▶ Work order:
Please repeat the records exactly, keeping the pictures out.

○ ○ ○

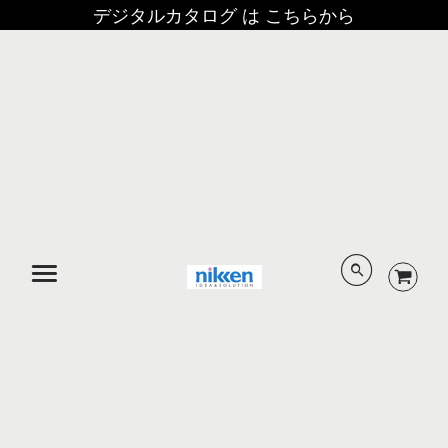
デジタルカタログ は こちらから
メニュー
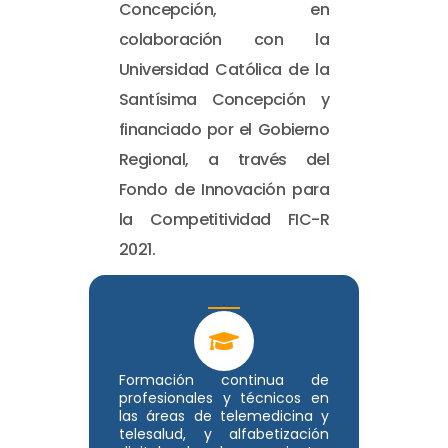
Concepción, en
colaboración con la
Universidad Católica de la
Santísima Concepción y
financiado por el Gobierno
Regional, a través del
Fondo de Innovación para
la Competitividad FIC-R
2021.
Formación continua de
profesionales y técnicos en
las áreas de telemedicina y
telesalud, y alfabetización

○ ○ ○

▶ Answer space:
デジタルカタログ は こちらから
メニュー
Concepción, en
colaboración con la
Universidad Católica de la
Santísima Concepción y
financiado por el Gobierno
Regional, a través del
Fondo de Innovación para
la Competitividad FIC-R
2021.
Formación continua de
profesionales y técnicos en
las áreas de telemedicina y
telesalud, y alfabetización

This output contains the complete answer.